QUESTION:
At our hospital members of the Professional Practice Evaluation/Peer Review Committee (“PPE/PRC”) also sit on our Medical Executive Committee (“MEC”). If a hearing was generated out of the PPE/PRC, could there be an adverse determination as there was significant prior knowledge of an event by MEC members?

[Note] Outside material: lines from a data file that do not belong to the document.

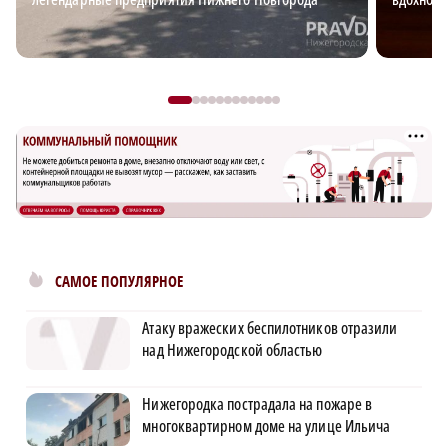
САМОЕ ПОПУЛЯРНОЕ
Атаку вражеских беспилотников отразили
над Нижегородской областью
Нижегородка пострадала на пожаре в
многоквартирном доме на улице Ильича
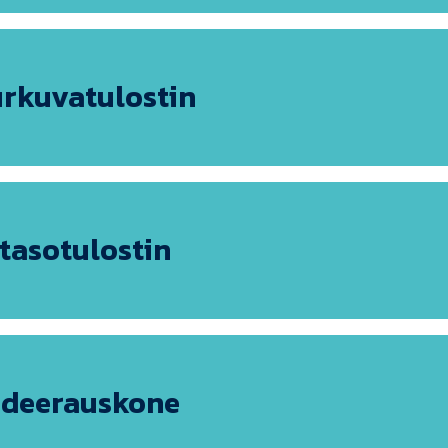
rkuvatulostin
tasotulostin
odeerauskone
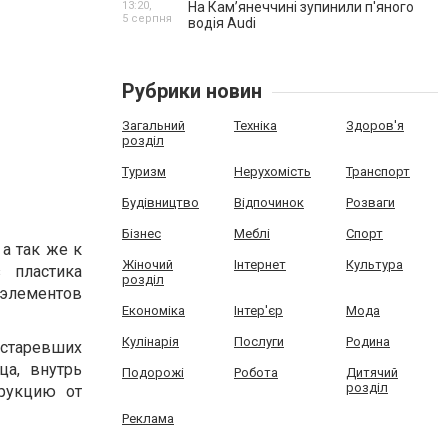
13:20,
На Камʼянеччині зупинили п'яного
5 серпня
водія Audi
Рубрики новин
Загальний
Техніка
Здоров'я
розділ
Туризм
Нерухомість
Транспорт
Будівництво
Відпочинок
Розваги
Бізнес
Меблі
Спорт
а так же к
Жіночий
Інтернет
Культура
 пластика
розділ
 элементов
Економіка
Інтер'єр
Мода
Кулінарія
Послуги
Родина
устаревших
ца, внутрь
Подорожі
Робота
Дитячий
розділ
рукцию от
Реклама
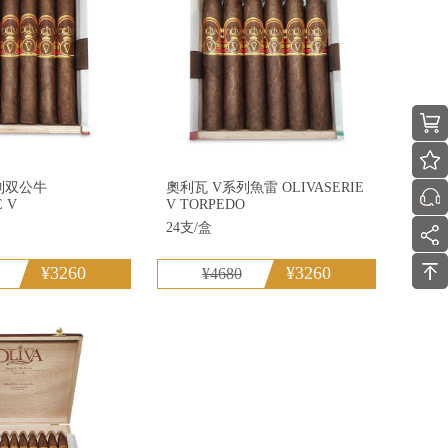
列双公牛
奧利瓦 V系列魚雷 OLIVASERIE
E V
V TORPEDO
24支/盒
¥3260
¥3260
¥4680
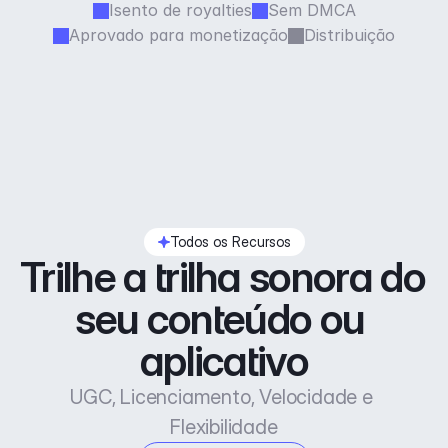
Isento de royalties
Sem DMCA
Aprovado para monetização
Distribuição
Todos os Recursos
Trilhe a trilha sonora do 
seu conteúdo ou 
aplicativo
UGC, Licenciamento, Velocidade e 
Flexibilidade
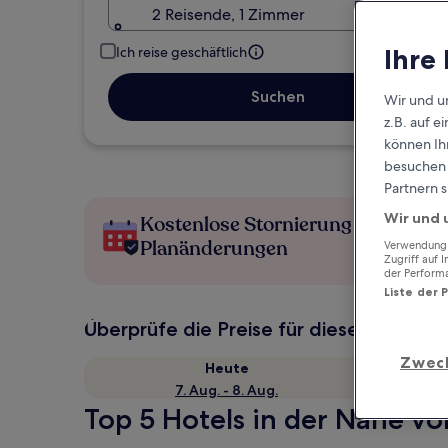
2 Reisende, 1 Zimmer
Ihre
Ich reise geschäftlich
Suchen
Wir und u
z.B. auf 
können Ihr
besuchen S
Partnern s
Wir und 
Kostenlose Stornierung bei
Planänderungen
Verwendung g
Zugriff auf 
der Perform
Liste der 
Überprüfe die Preise für diese Daten
Zwec
Heute
7. Aug. - 8. Aug.
Top 5 Hotels in der Nähe vo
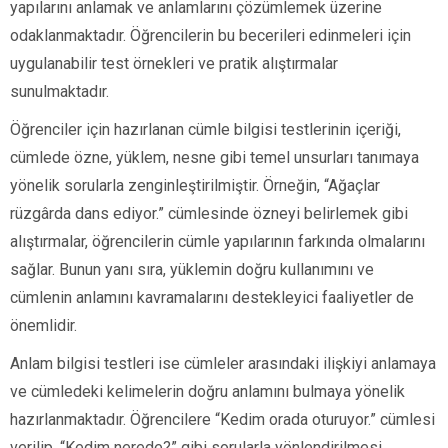
yapılarını anlamak ve anlamlarını çözümlemek üzerine
odaklanmaktadır. Öğrencilerin bu becerileri edinmeleri için
uygulanabilir test örnekleri ve pratik alıştırmalar
sunulmaktadır.
Öğrenciler için hazırlanan cümle bilgisi testlerinin içeriği,
cümlede özne, yüklem, nesne gibi temel unsurları tanımaya
yönelik sorularla zenginleştirilmiştir. Örneğin, “Ağaçlar
rüzgârda dans ediyor.” cümlesinde özneyi belirlemek gibi
alıştırmalar, öğrencilerin cümle yapılarının farkında olmalarını
sağlar. Bunun yanı sıra, yüklemin doğru kullanımını ve
cümlenin anlamını kavramalarını destekleyici faaliyetler de
önemlidir.
Anlam bilgisi testleri ise cümleler arasındaki ilişkiyi anlamaya
ve cümledeki kelimelerin doğru anlamını bulmaya yönelik
hazırlanmaktadır. Öğrencilere “Kedim orada oturuyor.” cümlesi
verilip, “Kedim nerede?” gibi sorularla yönlendirilmesi,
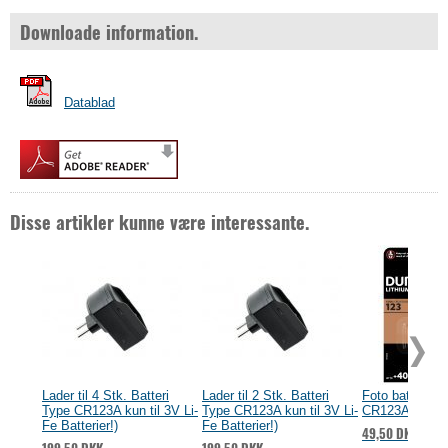
Downloade information.
Datablad
Disse artikler kunne være interessante.
Lader til 4 Stk. Batteri
Lader til 2 Stk. Batteri
Foto batteri D
Type CR123A kun til 3V Li-
Type CR123A kun til 3V Li-
CR123A 1er Bli
Fe Batterier!)
Fe Batterier!)
49,50 DKK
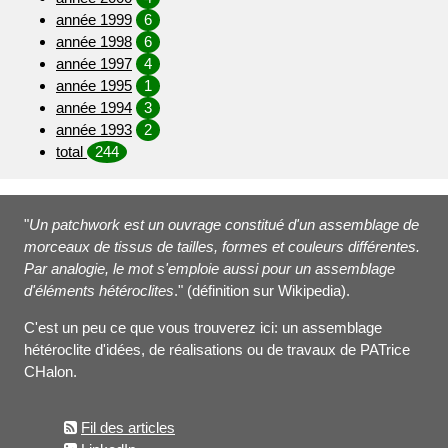
année 1999
6
année 1998
6
année 1997
4
année 1995
1
année 1994
3
année 1993
2
total
244
"
Un patchwork est un ouvrage constitué d'un assemblage de
morceaux de tissus de tailles, formes et couleurs différentes.
Par analogie, le mot s'emploie aussi pour un assemblage
d'éléments hétéroclites
." (définition sur Wikipedia).
C'est un peu ce que vous trouverez ici: un assemblage
hétéroclite d'idées, de réalisations ou de travaux de PATrice
CHalon.
Fil des articles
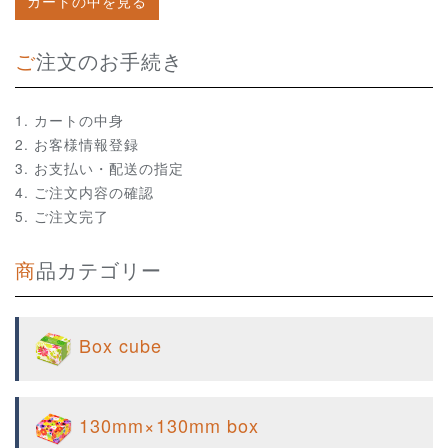
カートの中を見る
ご注文のお手続き
カートの中身
お客様情報登録
お支払い・配送の指定
ご注文内容の確認
ご注文完了
商品カテゴリー
Box cube
130mm×130mm box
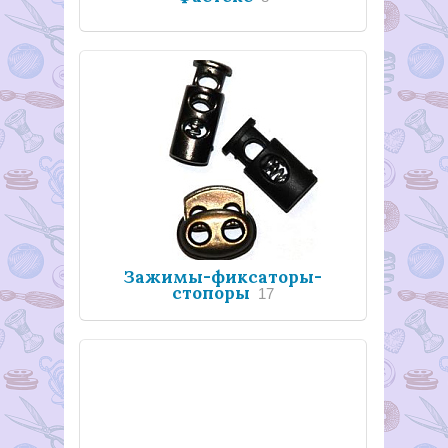
Зажимы-фиксаторы-
стопоры
17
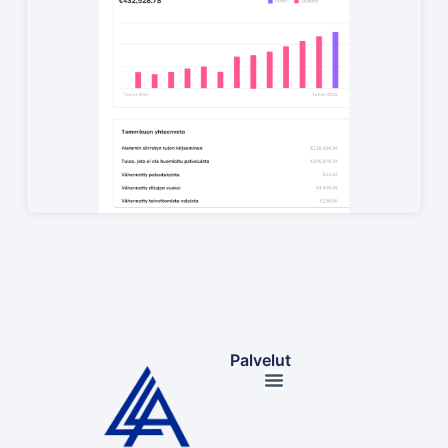
Palvelut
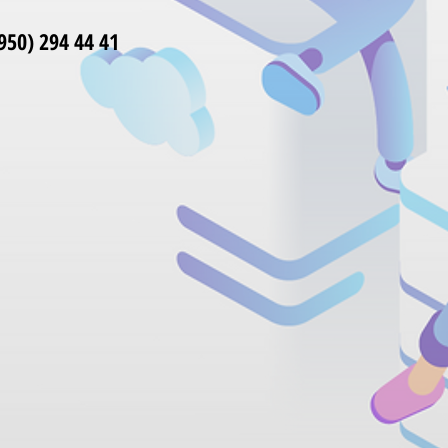
50) 294 44 41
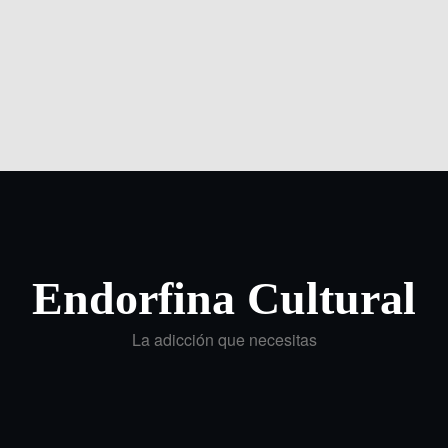
Endorfina Cultural
La adicción que necesitas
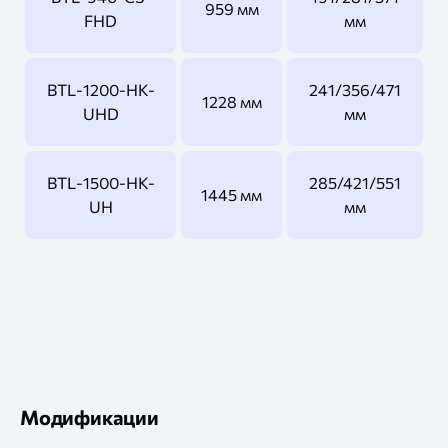
959 мм
FHD
мм
BTL-1200-HK-
241/356/471
1228 мм
UHD
мм
BTL-1500-HK-
285/421/551
1445 мм
UH
мм
Модификации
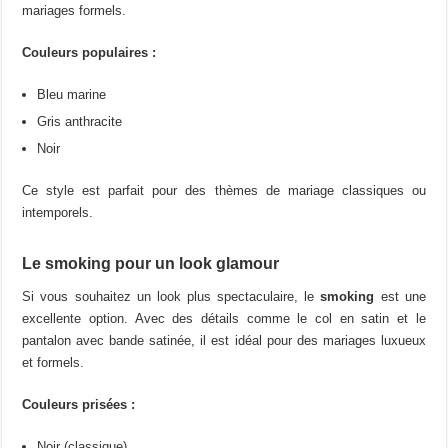
mariages formels.
Couleurs populaires :
Bleu marine
Gris anthracite
Noir
Ce style est parfait pour des thèmes de mariage classiques ou
intemporels.
Le smoking pour un look glamour
Si vous souhaitez un look plus spectaculaire, le
smoking
est une
excellente option. Avec des détails comme le col en satin et le
pantalon avec bande satinée, il est idéal pour des mariages luxueux
et formels.
Couleurs prisées :
Noir (classique)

OUR ANSWER FROM HORTYSPRINGER ATTORNEY NICK CALABRESE:
These concerns are spot-on! We strongly recommend that there be as little overlap as possible between the PPE/PRC and the MEC, with the reasons being both practical/operational and legal:
- Hospital and Medical Staff bylaws and policies should be clear that the PPE/PRC has no disciplinary authority – it is a “helping” committee on steroids. This leads to Medical Staff members being more willing to work with the PPE/PRC in a constructive and cooperative way, since it is not cast as MEC disciplinary action.
- If the PPE/PRC can’t fix something and it gets referred to the MEC, the MEC should be an independent and unbiased group who can’t be alleged to have pre-decided the matter prior to conducting a fair and formal investigation.
- Having a good line of demarcation between the PPE/PRC and MEC also helps on the reporting side – less risk of having an intervention have to be reported to the State or National Practitioner Data Bank if there is no overlap/confusion as to who is taking the action.